--- START ---
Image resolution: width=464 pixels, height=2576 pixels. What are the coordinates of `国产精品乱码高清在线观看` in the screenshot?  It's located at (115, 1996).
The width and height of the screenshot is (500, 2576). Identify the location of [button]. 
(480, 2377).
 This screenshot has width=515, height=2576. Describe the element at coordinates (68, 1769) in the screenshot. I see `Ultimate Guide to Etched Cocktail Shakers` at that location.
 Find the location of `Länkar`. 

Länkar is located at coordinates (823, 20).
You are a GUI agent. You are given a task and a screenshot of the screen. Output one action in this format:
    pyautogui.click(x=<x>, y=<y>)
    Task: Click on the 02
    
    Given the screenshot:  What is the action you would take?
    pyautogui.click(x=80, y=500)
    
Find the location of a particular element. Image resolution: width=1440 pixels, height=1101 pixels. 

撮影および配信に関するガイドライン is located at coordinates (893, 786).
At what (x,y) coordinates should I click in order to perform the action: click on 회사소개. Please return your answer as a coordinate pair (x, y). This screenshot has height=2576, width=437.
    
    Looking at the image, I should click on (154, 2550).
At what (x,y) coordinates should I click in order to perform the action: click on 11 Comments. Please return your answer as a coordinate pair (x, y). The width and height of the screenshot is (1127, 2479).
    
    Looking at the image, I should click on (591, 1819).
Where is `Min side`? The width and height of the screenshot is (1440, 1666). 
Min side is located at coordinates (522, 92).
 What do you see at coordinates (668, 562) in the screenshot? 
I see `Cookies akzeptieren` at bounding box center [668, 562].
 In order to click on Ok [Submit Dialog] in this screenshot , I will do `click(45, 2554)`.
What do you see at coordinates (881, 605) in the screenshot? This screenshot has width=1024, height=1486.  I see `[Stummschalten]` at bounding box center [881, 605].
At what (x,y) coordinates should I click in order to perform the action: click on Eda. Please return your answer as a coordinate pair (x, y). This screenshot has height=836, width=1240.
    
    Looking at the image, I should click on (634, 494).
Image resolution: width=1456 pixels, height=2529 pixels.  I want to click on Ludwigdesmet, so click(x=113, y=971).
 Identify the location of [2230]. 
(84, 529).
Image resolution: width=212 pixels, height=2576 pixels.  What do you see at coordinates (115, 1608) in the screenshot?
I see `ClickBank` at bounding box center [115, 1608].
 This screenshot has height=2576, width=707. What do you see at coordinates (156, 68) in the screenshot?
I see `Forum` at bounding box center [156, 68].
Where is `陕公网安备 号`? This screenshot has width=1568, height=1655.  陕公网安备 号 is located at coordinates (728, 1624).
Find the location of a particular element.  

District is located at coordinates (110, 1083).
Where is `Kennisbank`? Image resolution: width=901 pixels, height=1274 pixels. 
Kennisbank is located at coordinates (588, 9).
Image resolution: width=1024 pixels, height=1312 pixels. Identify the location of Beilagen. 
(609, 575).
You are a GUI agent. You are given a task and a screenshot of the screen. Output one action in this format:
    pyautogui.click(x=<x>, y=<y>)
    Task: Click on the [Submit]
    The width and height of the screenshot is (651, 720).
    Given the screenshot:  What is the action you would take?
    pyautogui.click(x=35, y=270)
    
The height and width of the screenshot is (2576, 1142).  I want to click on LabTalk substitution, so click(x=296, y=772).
--- END ---
Look for the line with "Task: Click on the [Submit]" in the listing above. Print it and each later line exactly, ending with the last line.

Solution for this problem.
    Task: Click on the [Submit]
    The width and height of the screenshot is (651, 720).
    Given the screenshot:  What is the action you would take?
    pyautogui.click(x=35, y=270)
    
The height and width of the screenshot is (2576, 1142).  I want to click on LabTalk substitution, so click(x=296, y=772).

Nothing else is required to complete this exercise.